"Si fueris Romae, Romano vivito more"
W małej miejscowości Midwich dochodzi do dziwnego wydarzenia - najpierw mieszkańcy zapadają w pewien rodzaj śpiączki, a po pewnym czasie okazuje się, że wszystkie kobiety w wieku rozrodczym spodziewają się dziecka. Oczywiście w pierwszej kolejności wywołuje to skandal obyczajowy, kryzysy małżeńskie, ewentualnie dramaty niezamężnych panien. Gdy jednak społeczność trochę ochłonie, padają pierwsze pytania. Co, jak, dlaczego i co dalej? Odpowiedzi na nie nikt udzielić im nie potrafił, więc mieszkańcy pogodzili się z sytuacją, oczekując z nadzieją na wysyp słodkich bobasków. No i się doczekali, chociaż bobaski nie do końca wyszły tak słodkie, jak oczekiwano. Urodziły się bowiem trochę upiorne blond niemowlęta ze złotymi oczami, wszystkie do siebie podobne. Chyba się już domyślacie, że ta klęska urodzaju nie będzie najlepszą rzeczą, jaka mogła się przydarzyć mieszkańcom Midwich...
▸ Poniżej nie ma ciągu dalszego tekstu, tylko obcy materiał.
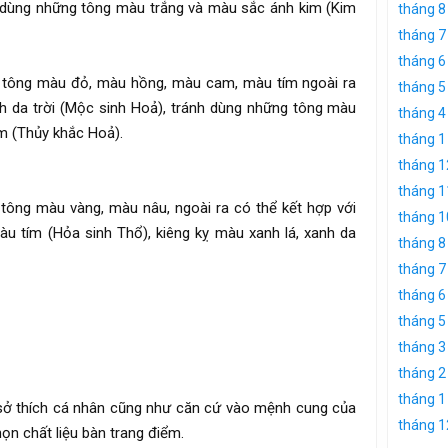
h dùng những tông màu trắng và màu sắc ánh kim (Kim
tháng 8
tháng 7
tháng 6
 tông màu đỏ, màu hồng, màu cam, màu tím ngoài ra
tháng 5
nh da trời (Mộc sinh Hoả), tránh dùng những tông màu
tháng 4
m (Thủy khắc Hoả).
tháng 1
tháng 1
tháng 1
tông màu vàng, màu nâu, ngoài ra có thể kết hợp với
tháng 1
 tím (Hỏa sinh Thổ), kiêng kỵ màu xanh lá, xanh da
tháng 8
tháng 7
tháng 6
tháng 5
tháng 3
tháng 2
tháng 1
 sở thích cá nhân cũng như căn cứ vào mệnh cung của
tháng 1
ọn chất liệu bàn trang điểm.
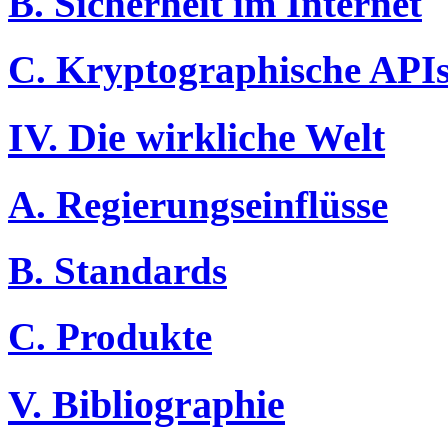
B. Sicherheit im Internet
C. Kryptographische API
IV. Die wirkliche Welt
A. Regierungseinflüsse
B. Standards
C. Produkte
V. Bibliographie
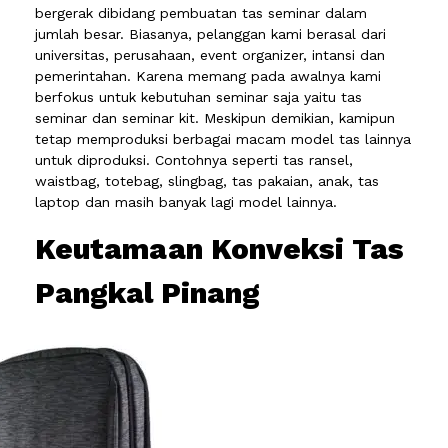
bergerak dibidang pembuatan tas seminar dalam
jumlah besar. Biasanya, pelanggan kami berasal dari
universitas, perusahaan, event organizer, intansi dan
pemerintahan. Karena memang pada awalnya kami
berfokus untuk kebutuhan seminar saja yaitu tas
seminar dan seminar kit. Meskipun demikian, kamipun
tetap memproduksi berbagai macam model tas lainnya
untuk diproduksi. Contohnya seperti tas ransel,
waistbag, totebag, slingbag, tas pakaian, anak, tas
laptop dan masih banyak lagi model lainnya.
Keutamaan Konveksi Tas
Pangkal Pinang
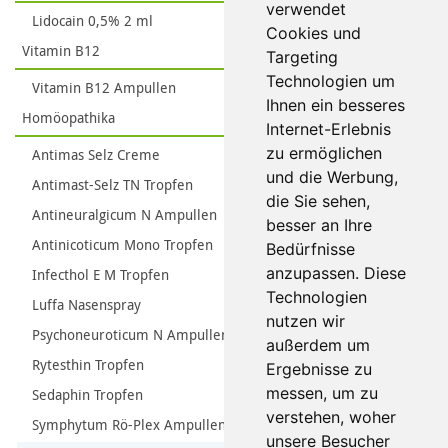
verwendet
Lidocain 0,5% 2 ml
Cookies und
Vitamin B12
Targeting
Technologien um
Vitamin B12 Ampullen
Ihnen ein besseres
Homöopathika
Internet-Erlebnis
zu ermöglichen
Antimas Selz Creme
und die Werbung,
Antimast-Selz TN Tropfen
die Sie sehen,
Antineuralgicum N Ampullen
besser an Ihre
Antinicoticum Mono Tropfen
Bedürfnisse
anzupassen. Diese
Infecthol E M Tropfen
Technologien
Luffa Nasenspray
nutzen wir
Psychoneuroticum N Ampullen
außerdem um
Rytesthin Tropfen
Ergebnisse zu
messen, um zu
Sedaphin Tropfen
verstehen, woher
Symphytum Rö-Plex Ampullen
unsere Besucher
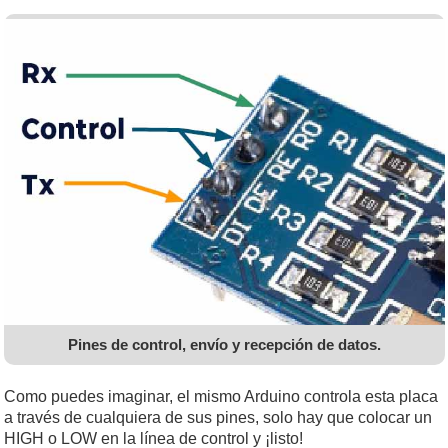
Pines de control, envío y recepción de datos.
Como puedes imaginar, el mismo Arduino controla esta placa
a través de cualquiera de sus pines, solo hay que colocar un
HIGH o LOW en la línea de control y ¡listo!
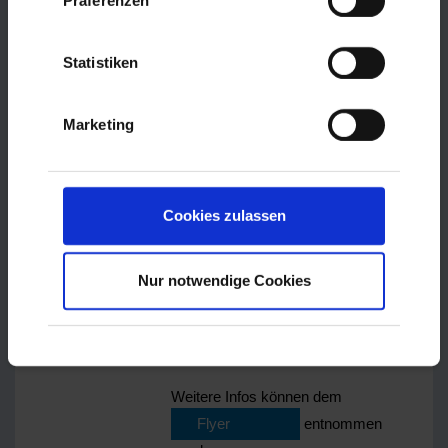
Präferenzen
Bewerbungsunterlagen, Online-
Bewerbungen, Auswerten von
Stellenangeboten
Statistiken
offene Geprächsrunde
Bewerbungscheck (Unterlagen
Marketing
ausgedruckt mitbringen)
Üben von
Vorstellungsgesprächen ab
14:30 Uhr
Cookies zulassen
Einstellungstests,
Berufswahltests
Nur notwendige Cookies
Bewerbungsfotos (kostenlos)
Möglichkeit zum Erstellen
eigener Bewerbungsunterlagen
Weitere Infos können dem
Flyer
entnommen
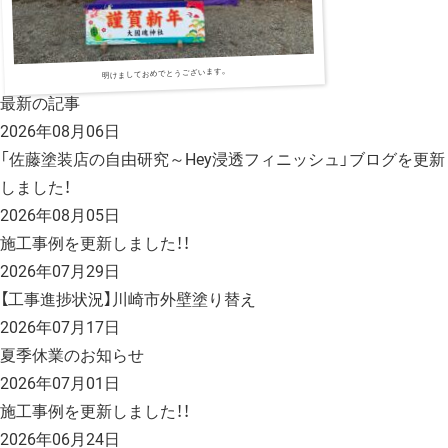
明けましておめでとうございます。
最新の記事
2026年08月06日
「佐藤塗装店の自由研究～Hey浸透フィニッシュ」ブログを更新
しました！
2026年08月05日
施工事例を更新しました！！
2026年07月29日
【工事進捗状況】川崎市外壁塗り替え
2026年07月17日
夏季休業のお知らせ
2026年07月01日
施工事例を更新しました！！
2026年06月24日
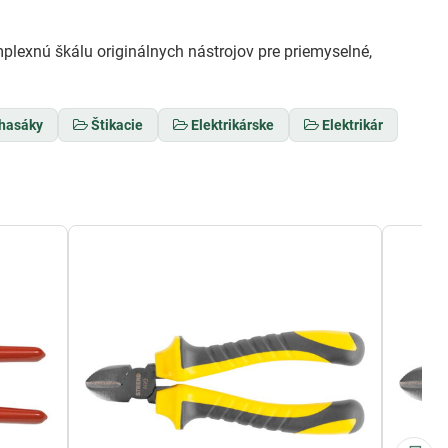
plexnú škálu originálnych nástrojov pre priemyselné,
 hasáky
Štikacie
Elektrikárske
Elektrikár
Temat dzieciaków w horrorach pewnie ma swoich zwolenników, ja chyba jednak nie należę do zbyt zagorzałych wyznawców opętanych, dziwnych czy złowrogich nieletnich przedstawicieli naszego gatunku. No może poza "Omenem" i "Egzorcystą" :) Mimo to spodobał mi się zarówno pomysł na tę książkę, jak i jego wykonanie. Wyndham bez epatowania przemocą zbudował całą fabułę, pokazał narastający problem radzenia sobie społeczności miasteczka z dziećmi, które nie chciały podporządkować się jakimkolwiek regułom, co w końcu doprowadziło do impasu. Książka nie straszy wcale, ale porusza ciekawy temat istnienia bytów o poziomie ewolucyjnym wyższym niż człowiek. Wydaje się nam, że jesteśmy panami świata, a co jeżeli wcale tak nie jest?
Będąc w Rzymie, czyń jak Rzymianie. Do jakich czynów będą zmuszeni mieszkańcy małego miasteczka Midwich? Przekonajcie się sami!